En ce début de mois de juillet 2026, le constat posé par l’Agence régionale de santé est clair, les moustiques n’ont pas disparu. « En termes de suivi, on a un réseau de pièges stratégiques pour identifier le moustique tigre. Les signaux sont équivalents à l’année dernière et ne sont pas du tout à la baisse », assure Fabrice Dassonville.
Le membre de l’ARS tente d’expliquer cette impression venant d’une partie de la population maralpine.
Pour lutter contre la population de moustiques, la base, c’est éliminer les larves.

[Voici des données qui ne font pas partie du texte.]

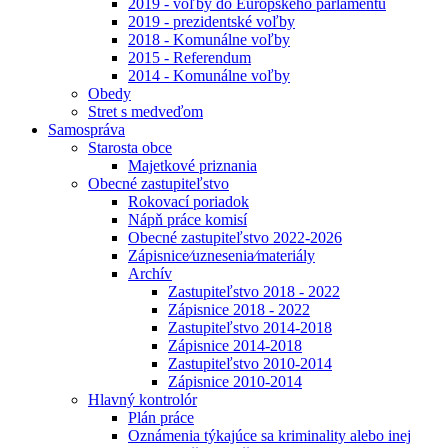
2019 - voľby do Európskeho parlamentu
2019 - prezidentské voľby
2018 - Komunálne voľby
2015 - Referendum
2014 - Komunálne voľby
Obedy
Stret s medveďom
Samospráva
Starosta obce
Majetkové priznania
Obecné zastupiteľstvo
Rokovací poriadok
Nápň práce komisí
Obecné zastupiteľstvo 2022-2026
Zápisnice⁄uznesenia⁄materiály
Archív
Zastupiteľstvo 2018 - 2022
Zápisnice 2018 - 2022
Zastupiteľstvo 2014-2018
Zápisnice 2014-2018
Zastupiteľstvo 2010-2014
Zápisnice 2010-2014
Hlavný kontrolór
Plán práce
Oznámenia týkajúce sa kriminality alebo inej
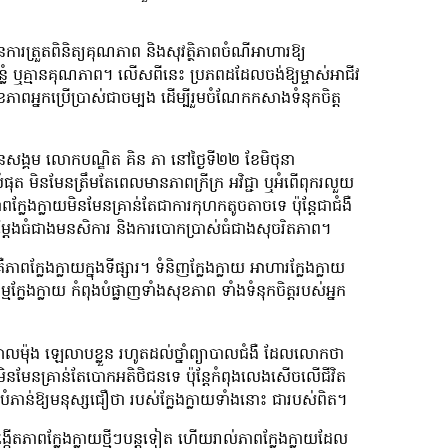
ើនការត្រួតពិនិត្យគុណភាព និងសុវត្ថិភាពចំណីអាហារឱ្យ
ងបន្លំ ឬគ្មានគុណភាព។ លើសពីនេះ ប្រភពដដែលចង់ឱ្យម្ចាស់អាជីវ
្នកប្រើប្រាស់ជាចម្បង ដើម្បីរួមចំណែកកសាងទំនុកចិត្ត
មដានសង្គម លោកបណ្ឌិត គិន ភា នៅថ្ងៃទី២២ ខែមិថុនា
ត មិនមែនត្រឹមតែពេលមានភាពក្រីក្រ អវិជ្ជា ឬអំពើពុករលួយ
ក្លែងក្លាយមិនមែនគ្រាន់តែជាការកុហកតូចតាចទេ ប៉ុន្តែជាជំងឺ
ារសម្តែងធំជាងមនសិការ និងការបោកប្រាស់ធំជាងសុចរិតភាព។
ាពក្លែងក្លាយក្នុងទីផ្សារ។ ទំនិញក្លែងក្លាយ អាហារក្លែងក្លាយ
្លែងក្លាយ កំពុងបំផ្លាញទាំងសុខភាព ទាំងទំនុកចិត្តរបស់អ្នក
ុង ឡេលាបខ្លួន រហូតដល់ថ្នាំព្យាបាលជំងឺ ដែលលោកថា
យ មិនមែនគ្រាន់តែបោកអតិថិជនទេ ប៉ុន្តែកំពុងលេងសើចលើជីវិត
ែលបំភាន់ឱ្យមនុស្សជឿថា របស់ក្លែងក្លាយទាំងនោះ ជារបស់ពិត។
បង្កើតភាពក្លែងក្លាយថ្មីៗបន្តទៀត ហើយរាល់ភាពក្លែងក្លាយដែល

Un gros travail a été effectué par de nombreuses communes des Alpes-Maritimes, pour mettre en place des principes de précaution et anéantir les lieux de ponte.
Fabrice Dassonville
Responsable du service santé environnement à la délégation départementale des Alpes-Maritimes de l’Agence régionale de santé
Pour justifier cette prise de conscience, « bénéfique pour les populations », le spécialiste évoque le foyer autochtone à Antibes qui a agi « comme un révélateur ». Pour rappel, 103 cas autochtones de chikungunya ont été recensés en 2025, le plus gros foyer français de l’histoire en métropole.
Une première en France
« Dans le contexte du réchauffement climatique, le dernier cas autochtone l’année dernière a été constaté en novembre. La période des moustiques n’est plus limitée à l’été, les populations ne s’effondrent plus à l’automne. » Si le moustique tigre est désormais installé dans les Alpes-Maritimes et dans une grande partie de la France, l’ARS tient à rappeler que des solutions existent pour lutter contre sa prolifération.
« Cette année, on a fait quelque chose d’unique en France. Nous sommes parvenus à réunir les pouvoirs publics locaux pour les acculturer aux démarches à suivre », se félicite Fabrice Dassonville.
Parmi les actions mises en place, on peut retenir les formations dispensées à des agents communaux, les interventions de la protection civile dans les magasins de bricolage du département ou encore la création d’une brigade anti-moustique à Mougins. Des communes comme Nice ont également réuni les syndics de copropriété pour lutter contre les sources d’eau stagnante.
Un appel à la vigilance
Épargné par les cas autochtones de chikungunya, le département des Alpes-Maritimes n’en est pas pour autant protégé.
Les habitants doivent rester vigilants quant au lieu de ponte rendu possible à cause des eaux stagnantes. Fabrice Dassonville rappelle que « quand on a des symptômes, il faut absolument aller consulter ».
Le spécialiste de l’ARS ajoute que pendant la période de contagion, « il faut vraiment respecter les mesures restrictives. Ce non-respect des mesures a été un problème l’année dernière ».